Member of the Massachusetts House of Representatives from the 28th Middlesex District
- In office 2013 – January 7, 2015
- Preceded by: Stephen Stat Smith
- Succeeded by: Joe McGonagle

Personal details
- Party: Democratic

= Wayne Matewsky =

American politician

Wayne Matewsky is a former American state legislator who served in the Massachusetts House of Representatives from 2013 to 2015. He is an Everett resident and a member of the Democratic Party. He was elected in 2013 in a special election to succeed Stephen Stat Smith, who resigned after pleading guilty to his role in a voter fraud scheme. In addition to serving as a state representative, Matewsky was a member of the Everett City Council from 1981 to 2007, and 2015 to the present, and served as Everett City Alderman from 2007 to 2013.

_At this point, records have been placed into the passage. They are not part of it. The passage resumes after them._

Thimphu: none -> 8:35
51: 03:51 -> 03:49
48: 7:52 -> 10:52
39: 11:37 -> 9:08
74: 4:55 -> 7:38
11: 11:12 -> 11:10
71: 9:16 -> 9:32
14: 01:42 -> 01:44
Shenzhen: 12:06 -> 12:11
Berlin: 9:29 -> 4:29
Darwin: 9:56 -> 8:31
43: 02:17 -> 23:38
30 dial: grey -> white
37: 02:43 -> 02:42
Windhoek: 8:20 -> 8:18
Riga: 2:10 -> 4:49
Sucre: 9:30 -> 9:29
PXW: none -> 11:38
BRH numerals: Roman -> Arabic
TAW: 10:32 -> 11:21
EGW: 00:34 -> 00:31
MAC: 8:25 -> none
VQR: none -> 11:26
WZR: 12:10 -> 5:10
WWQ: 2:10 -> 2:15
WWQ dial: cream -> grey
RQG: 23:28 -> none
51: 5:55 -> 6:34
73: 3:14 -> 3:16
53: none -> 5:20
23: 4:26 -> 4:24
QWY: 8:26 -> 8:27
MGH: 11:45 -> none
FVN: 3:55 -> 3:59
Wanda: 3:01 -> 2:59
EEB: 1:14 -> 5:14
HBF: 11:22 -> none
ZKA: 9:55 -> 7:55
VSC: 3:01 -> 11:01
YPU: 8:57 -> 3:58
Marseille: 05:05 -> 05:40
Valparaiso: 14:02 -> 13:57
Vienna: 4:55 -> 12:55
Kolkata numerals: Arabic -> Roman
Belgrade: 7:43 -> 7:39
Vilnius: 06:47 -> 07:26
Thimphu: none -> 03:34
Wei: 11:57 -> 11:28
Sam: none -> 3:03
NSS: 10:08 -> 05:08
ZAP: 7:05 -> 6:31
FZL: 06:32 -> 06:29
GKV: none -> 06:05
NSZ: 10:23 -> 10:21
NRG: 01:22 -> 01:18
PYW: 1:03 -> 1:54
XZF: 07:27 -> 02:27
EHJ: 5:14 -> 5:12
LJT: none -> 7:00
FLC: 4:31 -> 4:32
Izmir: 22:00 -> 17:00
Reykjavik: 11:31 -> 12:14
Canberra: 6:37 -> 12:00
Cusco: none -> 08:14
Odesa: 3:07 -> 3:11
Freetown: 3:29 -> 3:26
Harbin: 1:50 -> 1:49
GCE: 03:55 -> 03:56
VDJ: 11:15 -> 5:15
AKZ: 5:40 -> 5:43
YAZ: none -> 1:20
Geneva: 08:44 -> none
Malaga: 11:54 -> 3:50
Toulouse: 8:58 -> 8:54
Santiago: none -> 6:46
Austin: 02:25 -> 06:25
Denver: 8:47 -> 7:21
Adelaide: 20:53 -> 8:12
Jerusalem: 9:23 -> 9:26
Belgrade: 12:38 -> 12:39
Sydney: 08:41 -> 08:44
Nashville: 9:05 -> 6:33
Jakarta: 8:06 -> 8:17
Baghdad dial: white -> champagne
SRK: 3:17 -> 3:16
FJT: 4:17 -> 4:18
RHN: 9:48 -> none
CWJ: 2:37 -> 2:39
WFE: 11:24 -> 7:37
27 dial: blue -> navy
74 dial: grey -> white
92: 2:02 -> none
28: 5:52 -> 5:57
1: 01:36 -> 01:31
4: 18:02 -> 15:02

Shortly after winning the Democratic nomination, Matewsky received negative attention for allegedly mocking a disabled child in a restaurant and berating staff for seating him near the child. In December 2013, two former campaign workers sued Matewsky seeking payment for services provided. On January 30, 2014, he was arrested on a civil warrant for failing to pay $446 to one of his former campaign workers. Matewsky paid the bill in court and the case was dismissed. Matewsky claimed that the arrest was part of a "smear campaign" and accused his former worker of not cashing a check in order to discredit him.

Joe McGonagle defeated Matewsky in the 2014 Democratic primary by 323 votes.

Matewsky returned to city council in 2015 as he topped the ticket in the at-Large field with 2,041 votes. He led the pack for the second straight election in 2017 with 1,788 votes.

==Personal life==
Matewsky has sponsored a "Safe Halloween Party" for his constituents and their children every year since 1980.

In 2006, while visiting relatives in Los Angeles, Matewsky helped pull survivors from the wreckage of an auto accident.